» Problem statement:
Nothing outside the range is wanted. Repeat exactly the lines below from the one with "schudmachine" through the one with "تعبیر خواب موضوعی تلفن بر اساس جزئیات".

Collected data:
--- START ---

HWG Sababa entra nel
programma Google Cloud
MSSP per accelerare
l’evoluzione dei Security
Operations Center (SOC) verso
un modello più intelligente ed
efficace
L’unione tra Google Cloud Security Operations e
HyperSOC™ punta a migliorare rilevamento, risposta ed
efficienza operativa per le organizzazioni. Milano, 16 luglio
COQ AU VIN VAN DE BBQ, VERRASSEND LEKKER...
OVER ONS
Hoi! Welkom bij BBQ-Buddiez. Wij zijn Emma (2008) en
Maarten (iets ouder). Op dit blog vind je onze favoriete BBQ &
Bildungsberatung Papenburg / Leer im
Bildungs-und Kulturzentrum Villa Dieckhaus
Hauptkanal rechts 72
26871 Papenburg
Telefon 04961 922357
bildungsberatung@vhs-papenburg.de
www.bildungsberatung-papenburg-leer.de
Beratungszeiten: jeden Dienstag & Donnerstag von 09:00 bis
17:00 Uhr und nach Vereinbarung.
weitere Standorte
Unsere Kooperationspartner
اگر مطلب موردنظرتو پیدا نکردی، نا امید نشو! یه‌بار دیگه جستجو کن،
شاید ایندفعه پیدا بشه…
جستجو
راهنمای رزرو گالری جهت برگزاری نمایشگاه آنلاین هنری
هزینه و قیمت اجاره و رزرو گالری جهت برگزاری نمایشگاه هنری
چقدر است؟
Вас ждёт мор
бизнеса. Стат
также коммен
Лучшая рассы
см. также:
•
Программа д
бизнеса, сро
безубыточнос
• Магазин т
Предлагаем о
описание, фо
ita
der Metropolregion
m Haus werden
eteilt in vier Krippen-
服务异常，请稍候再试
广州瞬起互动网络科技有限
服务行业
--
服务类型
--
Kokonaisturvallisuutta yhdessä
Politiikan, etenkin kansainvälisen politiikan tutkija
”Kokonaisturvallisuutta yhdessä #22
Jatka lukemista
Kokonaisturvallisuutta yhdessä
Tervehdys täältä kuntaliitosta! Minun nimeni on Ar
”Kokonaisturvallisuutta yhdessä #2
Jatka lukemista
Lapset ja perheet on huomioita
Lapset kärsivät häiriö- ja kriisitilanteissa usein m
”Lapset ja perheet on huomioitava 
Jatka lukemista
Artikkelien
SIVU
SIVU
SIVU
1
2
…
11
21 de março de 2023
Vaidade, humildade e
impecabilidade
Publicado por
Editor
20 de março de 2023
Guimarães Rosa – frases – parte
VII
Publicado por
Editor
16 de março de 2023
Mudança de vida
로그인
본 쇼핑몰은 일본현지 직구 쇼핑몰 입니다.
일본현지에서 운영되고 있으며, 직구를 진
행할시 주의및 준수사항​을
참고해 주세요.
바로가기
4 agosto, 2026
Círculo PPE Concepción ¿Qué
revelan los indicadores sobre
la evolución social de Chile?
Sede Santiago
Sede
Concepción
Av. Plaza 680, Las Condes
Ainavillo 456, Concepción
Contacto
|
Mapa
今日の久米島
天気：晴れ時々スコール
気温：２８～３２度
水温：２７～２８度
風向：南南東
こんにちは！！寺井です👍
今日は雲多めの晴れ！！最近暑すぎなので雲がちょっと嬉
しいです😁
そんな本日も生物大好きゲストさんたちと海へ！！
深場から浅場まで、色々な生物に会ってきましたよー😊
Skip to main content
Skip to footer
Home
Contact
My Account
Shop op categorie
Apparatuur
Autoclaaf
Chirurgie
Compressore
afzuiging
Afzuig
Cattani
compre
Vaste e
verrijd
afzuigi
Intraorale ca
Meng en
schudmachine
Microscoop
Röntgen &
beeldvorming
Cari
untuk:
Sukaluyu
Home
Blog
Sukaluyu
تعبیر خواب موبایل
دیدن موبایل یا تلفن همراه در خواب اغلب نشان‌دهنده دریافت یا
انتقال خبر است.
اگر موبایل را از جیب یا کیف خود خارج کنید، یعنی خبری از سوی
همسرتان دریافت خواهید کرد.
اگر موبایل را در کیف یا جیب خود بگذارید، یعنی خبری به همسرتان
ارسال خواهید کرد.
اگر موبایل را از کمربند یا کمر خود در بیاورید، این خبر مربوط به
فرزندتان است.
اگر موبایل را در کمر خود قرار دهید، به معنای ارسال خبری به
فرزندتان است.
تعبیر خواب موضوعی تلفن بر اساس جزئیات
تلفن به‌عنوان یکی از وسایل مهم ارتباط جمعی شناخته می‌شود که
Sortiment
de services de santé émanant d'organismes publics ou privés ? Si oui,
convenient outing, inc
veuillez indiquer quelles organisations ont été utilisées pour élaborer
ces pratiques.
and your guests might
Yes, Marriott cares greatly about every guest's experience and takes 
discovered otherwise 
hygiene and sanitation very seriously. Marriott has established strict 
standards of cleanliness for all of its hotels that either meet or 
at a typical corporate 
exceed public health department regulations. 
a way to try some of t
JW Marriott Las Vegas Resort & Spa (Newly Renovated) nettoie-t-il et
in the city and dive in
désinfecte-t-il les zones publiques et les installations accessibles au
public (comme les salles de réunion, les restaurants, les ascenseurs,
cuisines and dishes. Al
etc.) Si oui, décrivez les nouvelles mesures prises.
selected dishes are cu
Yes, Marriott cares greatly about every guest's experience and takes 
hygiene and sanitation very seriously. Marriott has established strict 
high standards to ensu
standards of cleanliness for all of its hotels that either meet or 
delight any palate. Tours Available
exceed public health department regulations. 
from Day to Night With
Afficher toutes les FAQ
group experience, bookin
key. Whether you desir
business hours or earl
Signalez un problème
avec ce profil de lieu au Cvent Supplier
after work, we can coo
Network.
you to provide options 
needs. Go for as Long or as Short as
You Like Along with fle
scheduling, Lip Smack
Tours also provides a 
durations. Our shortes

--- END ---

» Solution below:
schudmachine
Microscoop
Röntgen &
beeldvorming
Cari
untuk:
Sukaluyu
Home
Blog
Sukaluyu
تعبیر خواب موبایل
دیدن موبایل یا تلفن همراه در خواب اغلب نشان‌دهنده دریافت یا
انتقال خبر است.
اگر موبایل را از جیب یا کیف خود خارج کنید، یعنی خبری از سوی
همسرتان دریافت خواهید کرد.
اگر موبایل را در کیف یا جیب خود بگذارید، یعنی خبری به همسرتان
ارسال خواهید کرد.
اگر موبایل را از کمربند یا کمر خود در بیاورید، این خبر مربوط به
فرزندتان است.
اگر موبایل را در کمر خود قرار دهید، به معنای ارسال خبری به
فرزندتان است.
تعبیر خواب موضوعی تلفن بر اساس جزئیات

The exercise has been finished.